*** Begin section ***

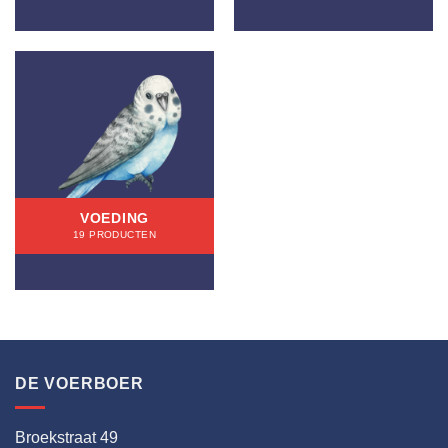
VOEDING
19 PRODUCTEN
DE VOERBOER
Broekstraat 49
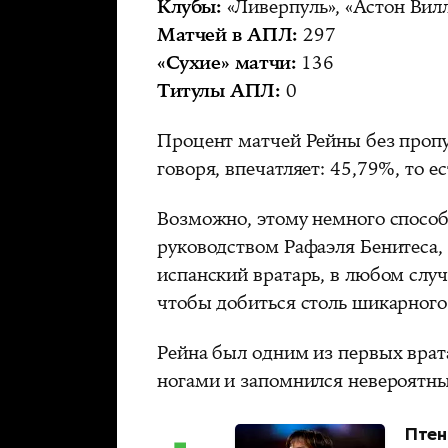
Клубы:
«Ливерпуль», «Астон Вил
Матчей в АПЛ:
297
«Сухие» матчи:
136
Титулы АПЛ:
0
Процент матчей Рейны без проп
говоря, впечатляет: 45,79%, то е
Возможно, этому немного способс
руководством Рафаэля Бенитеса,
испанский вратарь, в любом случа
чтобы добиться столь шикарного 
Рейна был одним из первых врат
ногами и запомнился невероятн
Птен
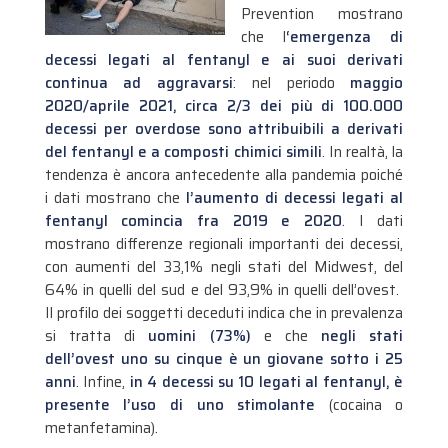
Prevention mostrano
che l
‘emergenza di
decessi legati al fentanyl e ai suoi derivati
continua ad aggravarsi
: nel periodo
maggio
2020/aprile 2021, circa 2/3 dei più di 100.000
decessi per overdose sono attribuibili a derivati
del fentanyl e a composti chimici simili
. In realtà, la
tendenza è ancora antecedente alla pandemia poiché
i dati mostrano che
l’aumento di decessi legati al
fentanyl comincia fra 2019 e 2020
.
I dati
mostrano differenze regionali importanti dei decessi,
con aumenti del 33,1% negli stati del Midwest, del
64% in quelli del sud e del 93,9% in quelli dell’ovest.
Il profilo dei soggetti deceduti indica che in prevalenza
si tratta di
uomini (73%)
e che
negli stati
dell’ovest uno su cinque è un giovane sotto i 25
anni
. Infine,
in 4 decessi su 10 legati al fentanyl, è
presente l’uso di uno stimolante
(cocaina o
metanfetamina).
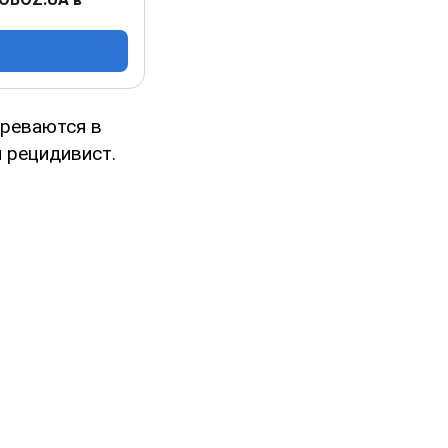
зреваются в
 рецидивист.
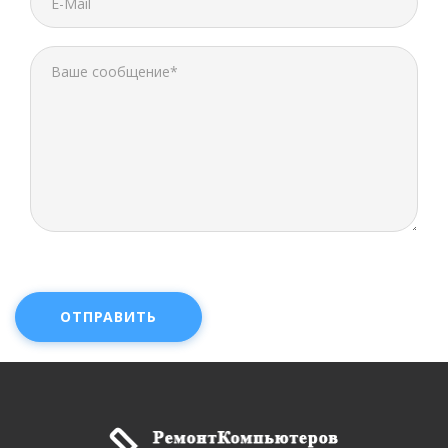
ОТПРАВИТЬ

*** End section ***

[About this exercise] The lines that mention the word "negli" should be pulled from the records above.

[Exercise answer]
con aumenti del 33,1% negli stati del Midwest, del
negli stati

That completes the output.